Microsatellite repeat expansions, or repeat sequences of a few base pairs length, can be toxic in multiple different ways. In some cases, the DNA repeats code for amino acids, leading to proteins with extra amino acids that cause them to misfold and aggregate. There is a whole family of polyglutamine (polyQ) diseases, most famously Huntington’s disease, that are caused by a repeat expansion that codes for glutamine.

In DM1, the toxicity mechanisms are different.

The repeat expansion is in the noncoding part of the RNA for myotonic dystrophy protein kinase (DMPK), and rather than producing a dysfunctional protein, the RNA repeat acts as a “sponge” of sorts, Gene Yeo explained, trapping RNA-binding proteins. That in turns leads to “global RNA splicing dysfunction in the cells,” he told BioWorld.

Destroying the RNA with repeat expansions restores about 85% to 90% of normal splicing. And because only one copy of the gene has a long repeat expansion, DMPK that can carry out its normal enzymatic function is still being produced off the other copy.

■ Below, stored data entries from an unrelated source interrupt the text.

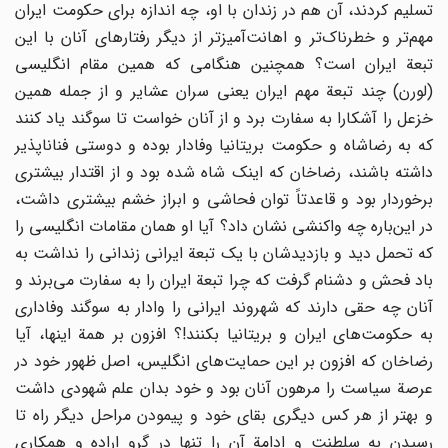
تسلیم کردند، آن هم در زندان با او، چه اندازه برای حکومت ایران
مهم‌تر و خطرناک‌تر و اهانت‌آمیزتر از دیگر رفتارهای آنان با این
تبعة ایران است؟ همچنین هنگامی که همین مقام انگلیسی
(لورن) چند تبعة مهم ایران یعنی سران عشایر و از جمله همین
خزعل را آشکارا به سفارت برد و از آنان خواست تا سوگند یاد کنند
که به رضاشاه و حکومت بریتانیا وفادار بوده و دوستی فناناپذیر
داشته باشند، رضاخان که اینک شاه شده بود و از اقتدار بیشتری
برخوردار بود و قاعدتاً توان فحاشی و ابراز خشم بیشتری داشت،
در این‌باره چه واکنشی نشان داد؟ آیا او همان مقامات انگلیسی را
که تحمل دید و بازدیدشان با یک تبعة ایرانی زندانی را نداشت به
باد فحش و دشنام گرفت که چرا تبعة ایران را به سفارت می‌برند و
آنان چه حقی دارند که شهروند ایرانی را وادار به سوگند وفاداری
به حکومت‌های ایران و بریتانیا بکنند!؟ افزون بر همة اینها، آیا
رضاخان که افزون بر این حمایت‌های انگلیس، اصل ظهور خود در
عرصة سیاست را مرهون آنان بود و خود بدان علم شهودی داشت
و بهتر از هر کس دیگری بقای خود و پیمودن مراحل دیگر راه تا
رسیدن به سلطنت و ادامة آن را تنها در گرو اراده و همکاری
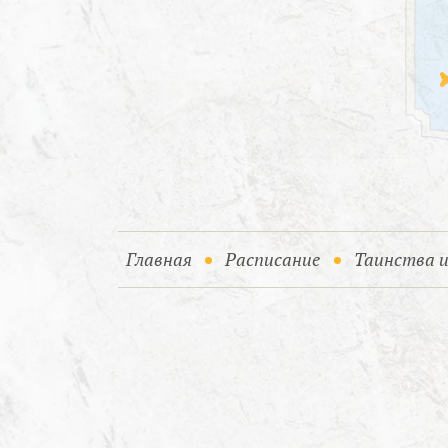
(current)
Главная
Расписание
Таинства 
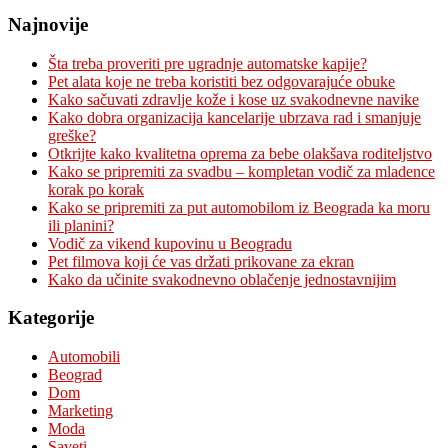
Najnovije
Šta treba proveriti pre ugradnje automatske kapije?
Pet alata koje ne treba koristiti bez odgovarajuće obuke
Kako sačuvati zdravlje kože i kose uz svakodnevne navike
Kako dobra organizacija kancelarije ubrzava rad i smanjuje
greške?
Otkrijte kako kvalitetna oprema za bebe olakšava roditeljstvo
Kako se pripremiti za svadbu – kompletan vodič za mladence
korak po korak
Kako se pripremiti za put automobilom iz Beograda ka moru
ili planini?
Vodič za vikend kupovinu u Beogradu
Pet filmova koji će vas držati prikovane za ekran
Kako da učinite svakodnevno oblačenje jednostavnijim
Kategorije
Automobili
Beograd
Dom
Marketing
Moda
Saveti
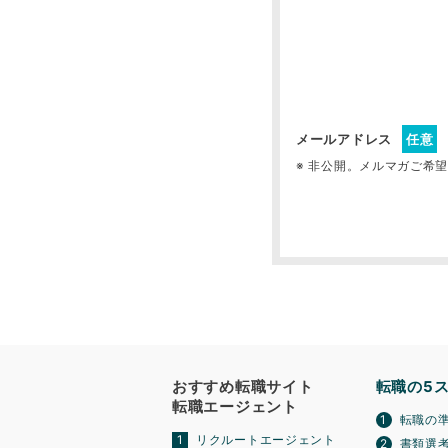
メールアドレス
任意
※ 非公開。メルマガご希
おすすめ転職サイト
転職の5
転職エージェント
転職の
リクルートエージェント
書類選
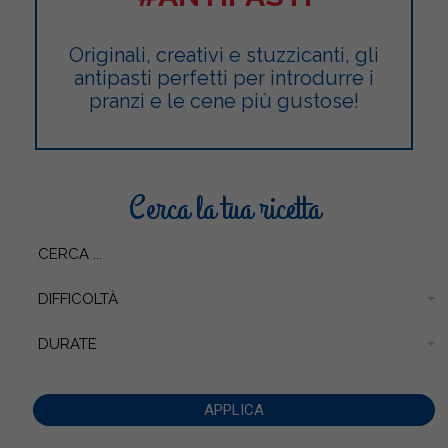
Originali, creativi e stuzzicanti, gli
antipasti perfetti per introdurre i
pranzi e le cene più gustose!
Cerca la tua ricetta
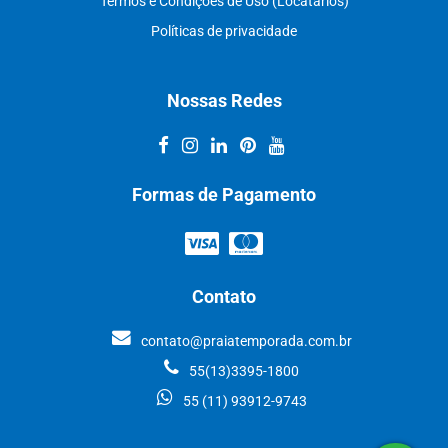
Termos e Condições de Uso (Locatários)
Políticas de privacidade
Nossas Redes
Formas de Pagamento
Contato
contato@praiatemporada.com.br
55(13)3395-1800
55 (11) 93912-9743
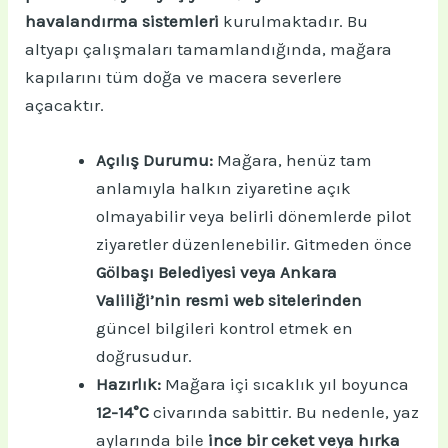
havalandırma sistemleri
kurulmaktadır. Bu
altyapı çalışmaları tamamlandığında, mağara
kapılarını tüm doğa ve macera severlere
açacaktır.
Açılış Durumu:
Mağara, henüz tam
anlamıyla halkın ziyaretine açık
olmayabilir veya belirli dönemlerde pilot
ziyaretler düzenlenebilir. Gitmeden önce
Gölbaşı Belediyesi veya Ankara
Valiliği’nin resmi web sitelerinden
güncel bilgileri kontrol etmek en
doğrusudur.
Hazırlık:
Mağara içi sıcaklık yıl boyunca
12-14°C
civarında sabittir. Bu nedenle, yaz
aylarında bile
ince bir ceket veya hırka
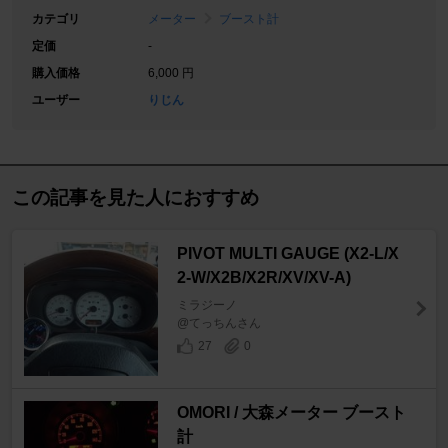
カテゴリ
メーター
ブースト計
定価
-
購入価格
6,000 円
ユーザー
りじん
この記事を見た人におすすめ
PIVOT MULTI GAUGE (X2-L/X
2-W/X2B/X2R/XV/XV-A)
ミラジーノ
@てっちんさん
27
0
OMORI / 大森メーター ブースト
計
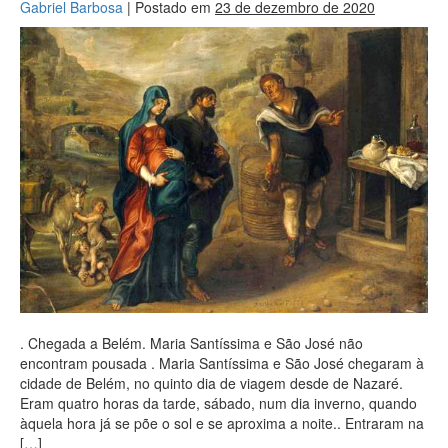
Gabriel Barbosa
|
Postado em
23 de dezembro de 2020
. Chegada a Belém. Maria Santíssima e São José não
encontram pousada . Maria Santíssima e São José chegaram à
cidade de Belém, no quinto dia de viagem desde de Nazaré.
Eram quatro horas da tarde, sábado, num dia inverno, quando
àquela hora já se põe o sol e se aproxima a noite.. Entraram na
[…]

Yeo is a professor of cellular and molecular medicine at UC San Diego School of Medicine, and the senior author of the paper reporting the results.

His lab is focused on adapting the gene editing technology CRISPR, which normally targets DNA, to RNA instead.

Using RNA-targeted CRISPR to go after the expansions has advantages over other RNA-targeting approaches, he said.

To be effective, short interfering RNA (siRNA) needs to activate the protein argonaute, which is found in the cytoplasm. But many RNAs with repeat expansion remain trapped in the nucleus.

Antisense oligonucleotides (ASOs) have empirically been tough to deliver into muscle cells, and do not appear to bind the repeats very strongly.

Yeo and his team had previously established proof of concept of the RNA-targeting CRISPR in cell lines, “so we were quite comfortable with the mechanistic part,” he said. “But we were worried about immunogenic responses” to either the Cas protein or the viral vector.

However, when they tested their approach in newborn mice, the animals “built tolerance very quickly to the foreign protein,” showing that the approach could be feasible to treat babies with early-onset cases.

But adult mice, too, tolerated the treatment well if the team co-treated them with two weeks of initial immunosuppression.

The researchers did see some activated T cells, but after two weeks of immune suppression similar to that used for organ transplants, “mice did not demonstrate overt immunity that caused muscle damage,” Yeo said.

He acknowledged that even after the fact, “I don’t have the full explanation” for why there was only a minimal immune response in the adult animals, but noted that he and his colleagues used doses of virus that were several orders of magnitude lower than those that have been used in other studies.

In the work now published in Nature Biomedical Engineering, treating animals with a single injection of the RNA-targeted CRISPR system resulted in “a restorative effect on molecular, cellular and behavioral aspects of the disease,” he said.

Yeo is co-founder and scientific advisory board chair at Locanabio Inc., which focuses on developing RNA-targeting gene therapy using CRISPR targeting as well as other proteins. The company was founded in 2016 and had a series A financing in 2019. Locanabio is planning to move the approach into large animal models.

On the scientific side, Yeo’s team is interested in looking at another aspect of DM1 that occurs in the congenital, more severe form of the disease, where the RNA repeats can number in the thousands.

The symptoms of congenital DM1 include “a very dramatic CNS problem” in affected infants, Yeo said, which is puzzling because the proteins that seem to be most affected in DM1 are not expressed in the brain. “So we are very interested in that biologically.”